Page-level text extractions
*** Block opens ***

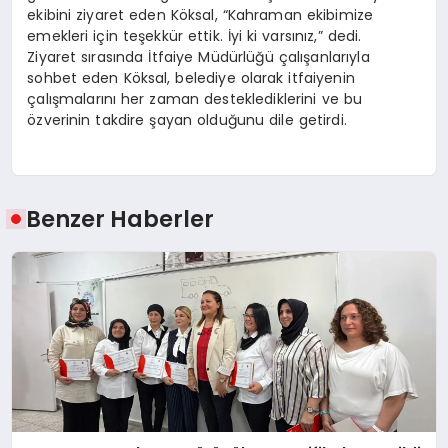
ekibini ziyaret eden Köksal, “Kahraman ekibimize
emekleri için teşekkür ettik. İyi ki varsınız,” dedi.
Ziyaret sırasında İtfaiye Müdürlüğü çalışanlarıyla
sohbet eden Köksal, belediye olarak itfaiyenin
çalışmalarını her zaman desteklediklerini ve bu
özverinin takdire şayan olduğunu dile getirdi.
Benzer Haberler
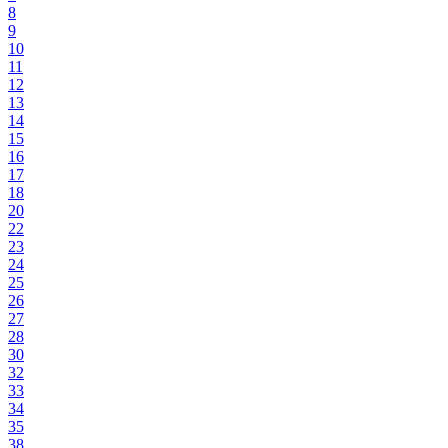
8
9
10
11
12
13
14
15
16
17
18
20
22
23
24
25
26
27
28
30
32
33
34
35
38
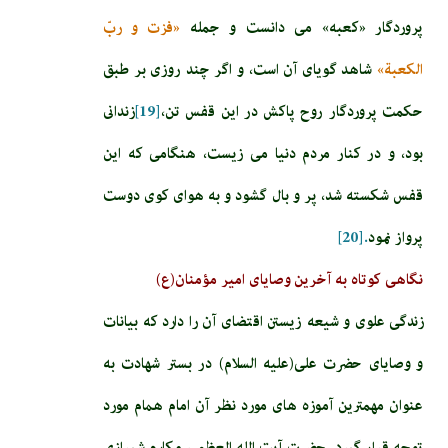
پروردگار «كعبه» مى ‏دانست و جمله
«فزت و ربّ
الكعبة»
شاهد گوياى آن است، و اگر چند روزى بر طبق
حكمت پروردگار روح پاكش در اين قفس تن،
[19]
زندانى
بود، و در كنار مردم دنيا مى ‏زيست، هنگامى كه اين
قفس شكسته شد، پر و بال گشود و به هواى كوى دوست
پرواز نمود
.[20]
نگاهی کوتاه به آخرین وصایای امیر مؤمنان(ع)
زندگی علوی و شیعه زیستن اقتضای آن را دارد که بیانات
و وصایای حضرت علی(علیه السلام) در بستر شهادت به
عنوان مهمترین آموزه های مورد نظر آن امام همام مورد
توجه قرار گیرد. حضرت آیت الله العظمی مکارم شیرازی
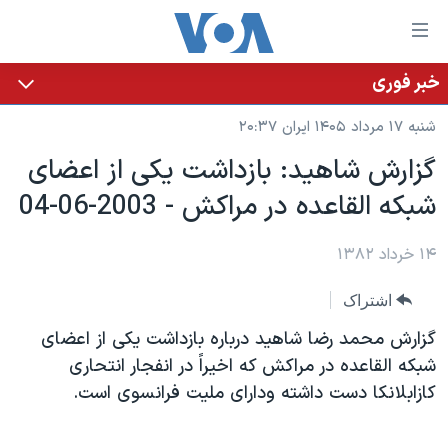
ینکهای
ابل
سترسی
خبر فوری
خانه
هش
شنبه ۱۷ مرداد ۱۴۰۵ ایران ۲۰:۳۷
نسخه سبک وب‌سایت
ه
گزارش شاهيد: بازداشت يکی از اعضای
حتوای
موضوع ها
شبکه القاعده در مراکش - 2003-06-04
صلی
برنامه های تلویزیونی
ایران
هش
جدول برنامه ها
ه
۱۴ خرداد ۱۳۸۲
آمریکا
فحه
صفحه‌های ویژه
جهان
اشتراک
صلی
فرکانس‌های صدای آمریکا
ورزشی
جام جهانی ۲۰۲۶
هش
گزارش محمد رضا شاهيد درباره بازداشت يکی از اعضای
پخش رادیویی
ه
گزیده‌ها
عملیات خشم حماسی
شبکه القاعده در مراکش که اخيراً در انفجار انتحاری
ستجو
کازابلانکا دست داشته ودارای مليت فرانسوی است.
۲۵۰سالگی آمریکا
ویژه برنامه‌ها
یادگیری زبان انگلیسی
ویدیوها
بایگانی برنامه‌های تلویزیونی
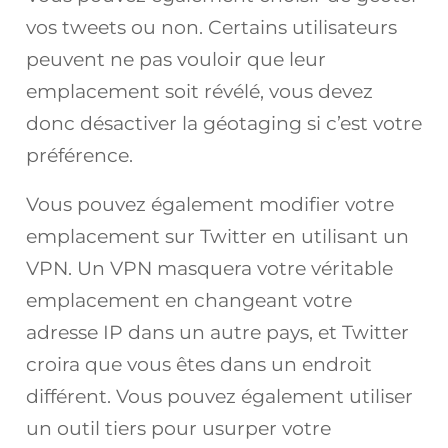
vos tweets ou non. Certains utilisateurs
peuvent ne pas vouloir que leur
emplacement soit révélé, vous devez
donc désactiver la géotaging si c’est votre
préférence.
Vous pouvez également modifier votre
emplacement sur Twitter en utilisant un
VPN. Un VPN masquera votre véritable
emplacement en changeant votre
adresse IP dans un autre pays, et Twitter
croira que vous êtes dans un endroit
différent. Vous pouvez également utiliser
un outil tiers pour usurper votre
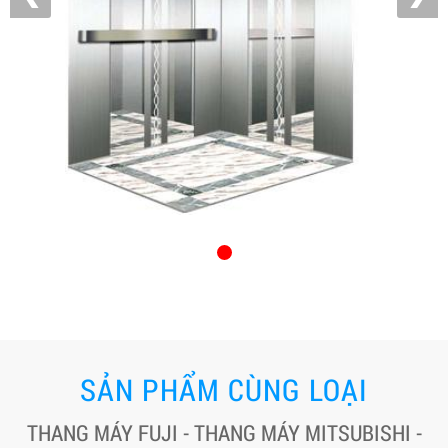
SẢN PHẨM CÙNG LOẠI
THANG MÁY FUJI - THANG MÁY MITSUBISHI -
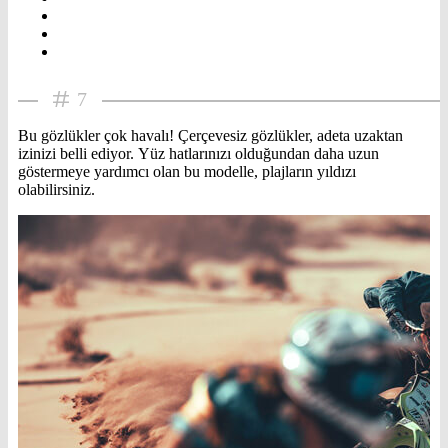
7
Bu gözlükler çok havalı! Çerçevesiz gözlükler, adeta uzaktan
izinizi belli ediyor. Yüz hatlarınızı olduğundan daha uzun
göstermeye yardımcı olan bu modelle, plajların yıldızı
olabilirsiniz.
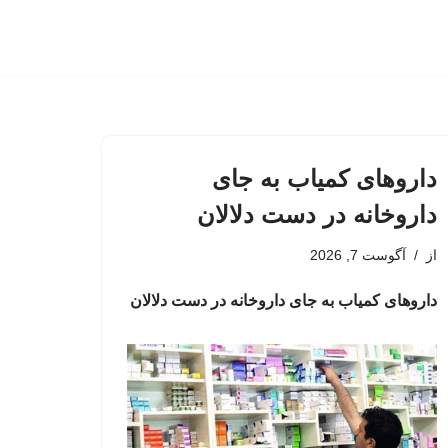
داروهای کمیاب به جای
داروخانه در دست دلالان
از
آگوست 7, 2026
داروهای کمیاب به جای داروخانه در دست دلالان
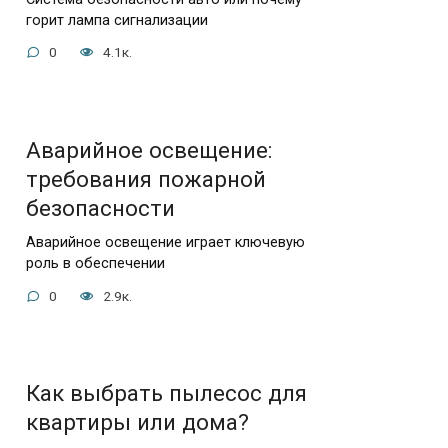
горит лампа сигнализации
0
4.1к.
Аварийное освещение:
требования пожарной
безопасности
Аварийное освещение играет ключевую
роль в обеспечении
0
2.9к.
Как выбрать пылесос для
квартиры или дома?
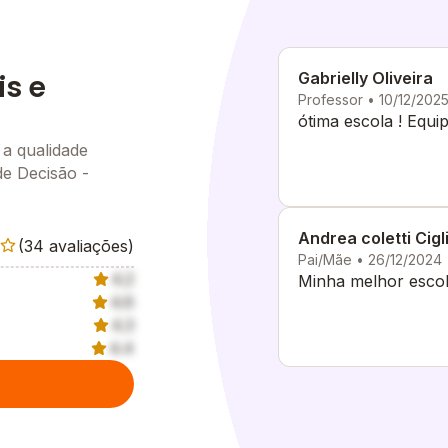
is e
Gabrielly Oliveira
Professor • 10/12/202
ótima escola ! Equ
 a qualidade
de Decisão -
Andrea coletti Cigl
(34 avaliações)
Pai/Mãe • 26/12/2024
4.2
Minha melhor escol
4.6
4.3
4.4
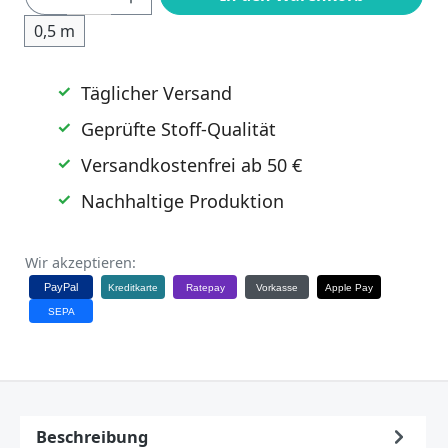
0,5 m
Täglicher Versand
Geprüfte Stoff-Qualität
Versandkostenfrei ab 50 €
Nachhaltige Produktion
Wir akzeptieren:
PayPal
Kreditkarte
Ratepay
Vorkasse
Apple Pay
SEPA
Beschreibung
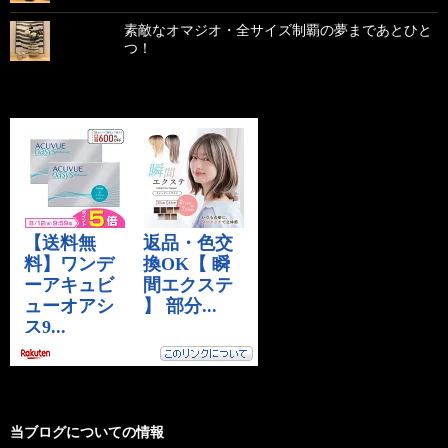
素敵なオマジオ・全サイズ制覇の夢まであとひと
つ！
当ブログについての情報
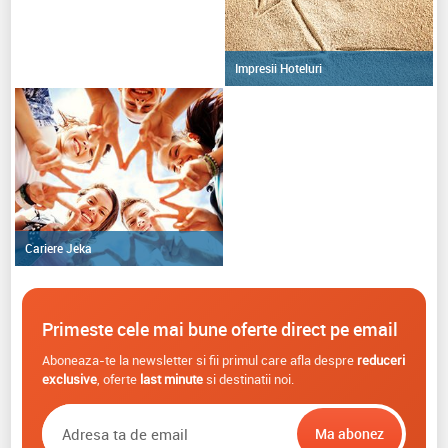
Impresii Hoteluri
Cariere Jeka
Primeste cele mai bune oferte direct pe email
Aboneaza-te la newsletter si fii primul care afla despre
reduceri
exclusive
, oferte
last minute
si destinatii noi.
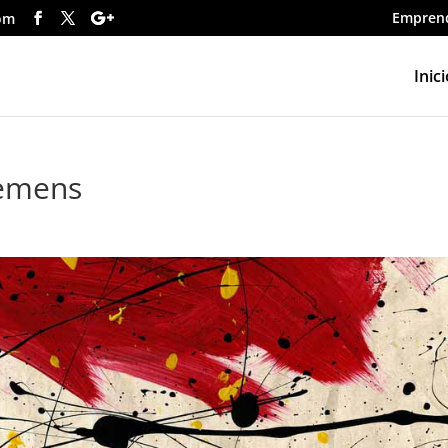
Empren
om
Inici
iemens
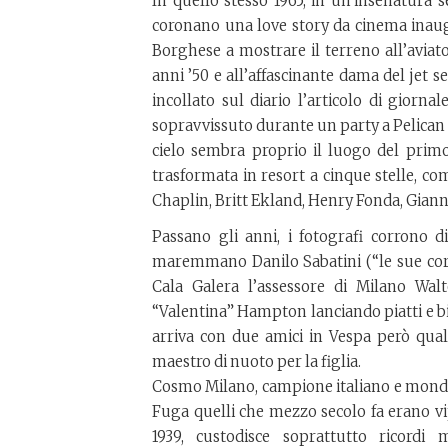
In quello stesso 1965, in un’insenatura 
coronano una love story da cinema inaugur
Borghese a mostrare il terreno all’aviat
anni ’50 e all’affascinante dama del jet 
incollato sul diario l’articolo di gior
sopravvissuto durante un party a Pelican P
cielo sembra proprio il luogo del primo
trasformata in resort a cinque stelle, c
Chaplin, Britt Ekland, Henry Fonda, Gianni
Passano gli anni, i fotografi corrono 
maremmano Danilo Sabatini (“le sue corna 
Cala Galera l’assessore di Milano Walt
“Valentina” Hampton lanciando piatti e b
arriva con due amici in Vespa però qual
maestro di nuoto per la figlia.
Cosmo Milano, campione italiano e mondial
Fuga quelli che mezzo secolo fa erano vi
1939, custodisce soprattutto ricordi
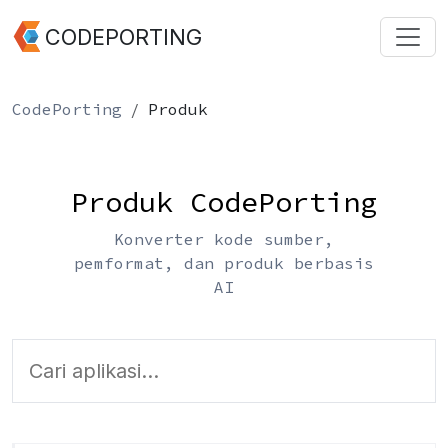
CODEPORTING
CodePorting
Produk
Produk CodePorting
Konverter kode sumber,
pemformat, dan produk berbasis
AI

*** Block closes ***

What is expected
All records above are to be printed exactly, minus the pictures they contain.

Completed task
ekibini ziyaret eden Köksal, “Kahraman ekibimize
emekleri için teşekkür ettik. İyi ki varsınız,” dedi.
Ziyaret sırasında İtfaiye Müdürlüğü çalışanlarıyla
sohbet eden Köksal, belediye olarak itfaiyenin
çalışmalarını her zaman desteklediklerini ve bu
özverinin takdire şayan olduğunu dile getirdi.
Benzer Haberler
8
9
10
11
12
13
14
15
16
17
18
20
22
23
24
25
26
27
28
30
32
33
34
35
38
پروردگار «كعبه» مى ‏دانست و جمله
«فزت و ربّ
الكعبة»
شاهد گوياى آن است، و اگر چند روزى بر طبق
حكمت پروردگار روح پاكش در اين قفس تن،
[19]
زندانى
بود، و در كنار مردم دنيا مى ‏زيست، هنگامى كه اين
قفس شكسته شد، پر و بال گشود و به هواى كوى دوست
پرواز نمود
.[20]
نگاهی کوتاه به آخرین وصایای امیر مؤمنان(ع)
زندگی علوی و شیعه زیستن اقتضای آن را دارد که بیانات
و وصایای حضرت علی(علیه السلام) در بستر شهادت به
عنوان مهمترین آموزه های مورد نظر آن امام همام مورد
توجه قرار گیرد. حضرت آیت الله العظمی مکارم شیرازی
ینکهای
ابل
سترسی
خبر فوری
خانه
هش
شنبه ۱۷ مرداد ۱۴۰۵ ایران ۲۰:۳۷
نسخه سبک وب‌سایت
ه
گزارش شاهيد: بازداشت يکی از اعضای
حتوای
موضوع ها
شبکه القاعده در مراکش - 2003-06-04
صلی
برنامه های تلویزیونی
ایران
هش
جدول برنامه ها
ه
۱۴ خرداد ۱۳۸۲
آمریکا
فحه
صفحه‌های ویژه
جهان
اشتراک
صلی
فرکانس‌های صدای آمریکا
ورزشی
جام جهانی ۲۰۲۶
هش
گزارش محمد رضا شاهيد درباره بازداشت يکی از اعضای
پخش رادیویی
ه
گزیده‌ها
عملیات خشم حماسی
شبکه القاعده در مراکش که اخيراً در انفجار انتحاری
ستجو
کازابلانکا دست داشته ودارای مليت فرانسوی است.
۲۵۰سالگی آمریکا
ویژه برنامه‌ها
یادگیری زبان انگلیسی
ویدیوها
بایگانی برنامه‌های تلویزیونی
vos tweets ou non. Certains utilisateurs
peuvent ne pas vouloir que leur
emplacement soit révélé, vous devez
donc désactiver la géotaging si c’est votre
préférence.
Vous pouvez également modifier votre
emplacement sur Twitter en utilisant un
VPN. Un VPN masquera votre véritable
emplacement en changeant votre
adresse IP dans un autre pays, et Twitter
croira que vous êtes dans un endroit
différent. Vous pouvez également utiliser
un outil tiers pour usurper votre
SẢN PHẨM CÙNG LOẠI
THANG MÁY FUJI - THANG MÁY MITSUBISHI -
7
Bu gözlükler çok havalı! Çerçevesiz gözlükler, adeta uzaktan
izinizi belli ediyor. Yüz hatlarınızı olduğundan daha uzun
göstermeye yardımcı olan bu modelle, plajların yıldızı
olabilirsiniz.
داروهای کمیاب به جای
داروخانه در دست دلالان
از
آگوست 7, 2026
داروهای کمیاب به جای داروخانه در دست دلالان
горит лампа сигнализации
0
4.1к.
Аварийное освещение:
требования пожарной
безопасности
Аварийное освещение играет ключевую
роль в обеспечении
0
2.9к.
Как выбрать пылесос для
квартиры или дома?
is e
Gabrielly Oliveira
Professor • 10/12/202
ótima escola ! Equ
 a qualidade
de Decisão -
Andrea coletti Cigl
(34 avaliações)
Pai/Mãe • 26/12/2024
4.2
Minha melhor escol
4.6
4.3
4.4
0,5 m
Täglicher Versand
Geprüfte Stoff-Qualität
Versandkostenfrei ab 50 €
Nachhaltige Produktion
Wir akzeptieren:
PayPal
Kreditkarte
Ratepay
Vorkasse
Apple Pay
SEPA
Beschreibung
素敵なオマジオ・全サイズ制覇の夢まであとひと
つ！
当ブログについての情報
Impresii Hoteluri
Cariere Jeka
Primeste cele mai bune oferte direct pe email
Aboneaza-te la newsletter si fii primul care afla despre
reduceri
exclusive
, oferte
last minute
si destinatii noi.
Empren
om
Inici
iemens
In quello stesso 1965, in un’insenatura 
coronano una love story da cinema inaugur
Borghese a mostrare il terreno all’aviat
anni ’50 e all’affascinante dama del jet 
incollato sul diario l’articolo di gior
sopravvissuto durante un party a Pelican P
cielo sembra proprio il luogo del primo
trasformata in resort a cinque stelle, c
Chaplin, Britt Ekland, Henry Fonda, Gianni
Passano gli anni, i fotografi corrono 
maremmano Danilo Sabatini (“le sue corna 
Cala Galera l’assessore di Milano Walt
“Valentina” Hampton lanciando piatti e b
arriva con due amici in Vespa però qual
maestro di nuoto per la figlia.
Cosmo Milano, campione italiano e mondial
Fuga quelli che mezzo secolo fa erano vi
1939, custodisce soprattutto ricordi
CODEPORTING
CodePorting
Produk
Produk CodePorting
Konverter kode sumber,
pemformat, dan produk berbasis
AI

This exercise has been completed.